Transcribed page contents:
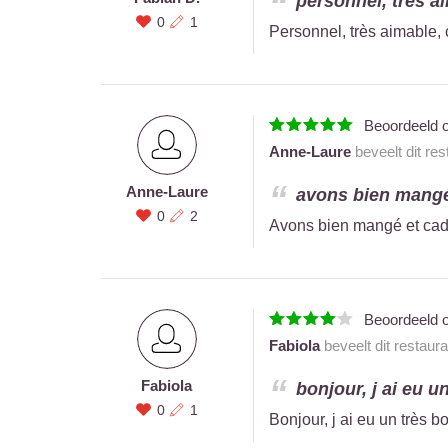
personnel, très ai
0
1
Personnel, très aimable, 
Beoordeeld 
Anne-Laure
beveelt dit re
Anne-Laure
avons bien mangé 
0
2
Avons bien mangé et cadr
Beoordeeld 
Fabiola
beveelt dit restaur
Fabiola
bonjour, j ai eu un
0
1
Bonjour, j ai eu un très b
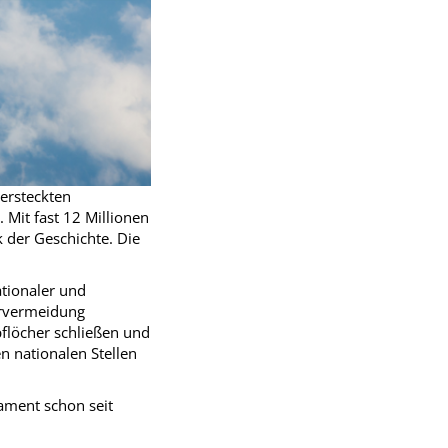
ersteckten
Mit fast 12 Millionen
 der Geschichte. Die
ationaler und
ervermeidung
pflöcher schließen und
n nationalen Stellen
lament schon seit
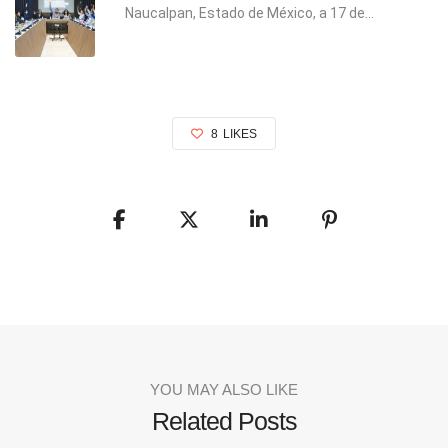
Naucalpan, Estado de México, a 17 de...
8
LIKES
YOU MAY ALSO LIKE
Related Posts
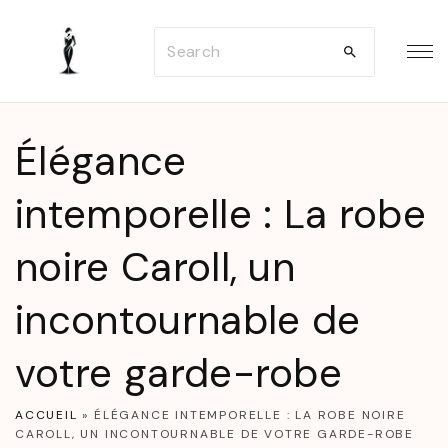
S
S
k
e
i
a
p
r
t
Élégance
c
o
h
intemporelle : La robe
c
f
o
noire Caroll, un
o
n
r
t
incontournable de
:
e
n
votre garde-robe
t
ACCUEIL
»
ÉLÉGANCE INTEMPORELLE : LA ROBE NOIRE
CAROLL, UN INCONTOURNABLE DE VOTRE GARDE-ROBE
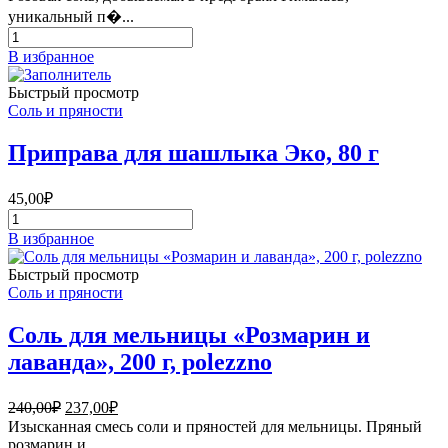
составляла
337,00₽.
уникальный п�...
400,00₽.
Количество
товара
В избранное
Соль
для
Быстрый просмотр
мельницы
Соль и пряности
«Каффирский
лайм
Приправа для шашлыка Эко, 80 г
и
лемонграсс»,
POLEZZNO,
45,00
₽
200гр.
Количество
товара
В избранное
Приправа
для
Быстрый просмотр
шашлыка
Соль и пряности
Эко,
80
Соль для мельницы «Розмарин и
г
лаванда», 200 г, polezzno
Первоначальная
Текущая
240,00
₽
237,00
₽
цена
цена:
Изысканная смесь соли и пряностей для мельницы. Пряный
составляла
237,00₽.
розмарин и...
==
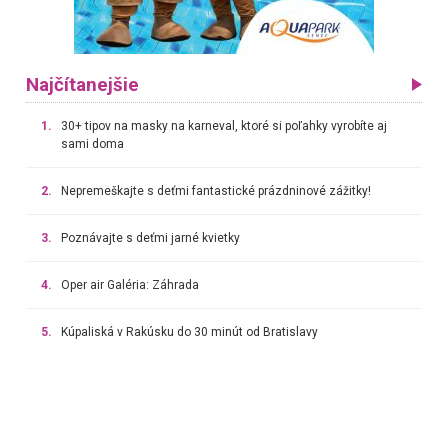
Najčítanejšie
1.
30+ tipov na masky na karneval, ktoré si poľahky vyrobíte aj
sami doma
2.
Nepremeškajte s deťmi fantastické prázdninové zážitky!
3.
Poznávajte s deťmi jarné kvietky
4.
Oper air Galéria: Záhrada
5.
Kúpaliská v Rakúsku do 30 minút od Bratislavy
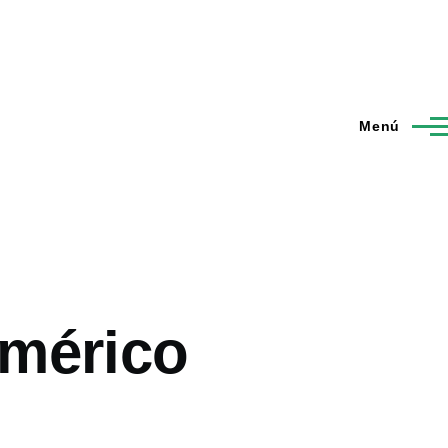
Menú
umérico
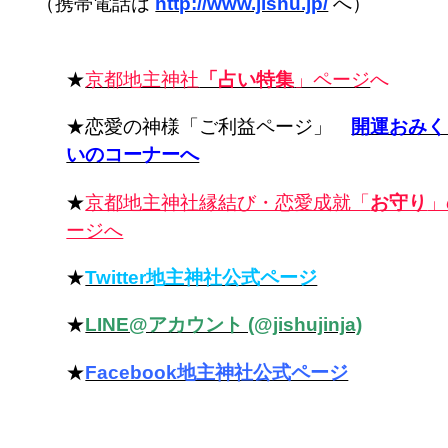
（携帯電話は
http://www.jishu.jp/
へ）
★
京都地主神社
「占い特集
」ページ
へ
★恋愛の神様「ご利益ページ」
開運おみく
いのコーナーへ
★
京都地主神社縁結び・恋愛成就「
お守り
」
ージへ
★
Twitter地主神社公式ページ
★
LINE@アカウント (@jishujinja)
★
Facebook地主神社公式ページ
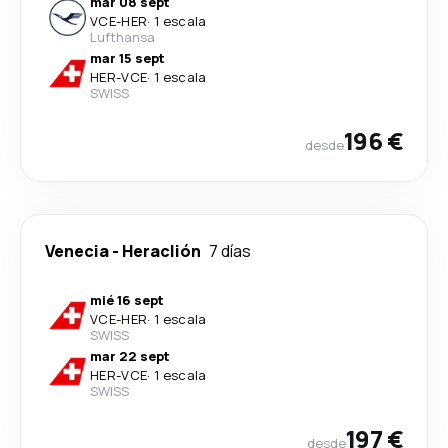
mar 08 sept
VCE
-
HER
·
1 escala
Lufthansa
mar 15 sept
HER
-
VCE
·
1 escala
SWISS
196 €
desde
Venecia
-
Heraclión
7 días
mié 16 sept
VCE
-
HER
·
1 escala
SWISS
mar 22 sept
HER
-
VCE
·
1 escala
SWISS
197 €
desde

§ Prompt: Which of the lines above hold the string "très"? Pick each of them out.

§ Task solution:
personnel, très ai
Personnel, très aimable, 
Bonjour, j ai eu un très b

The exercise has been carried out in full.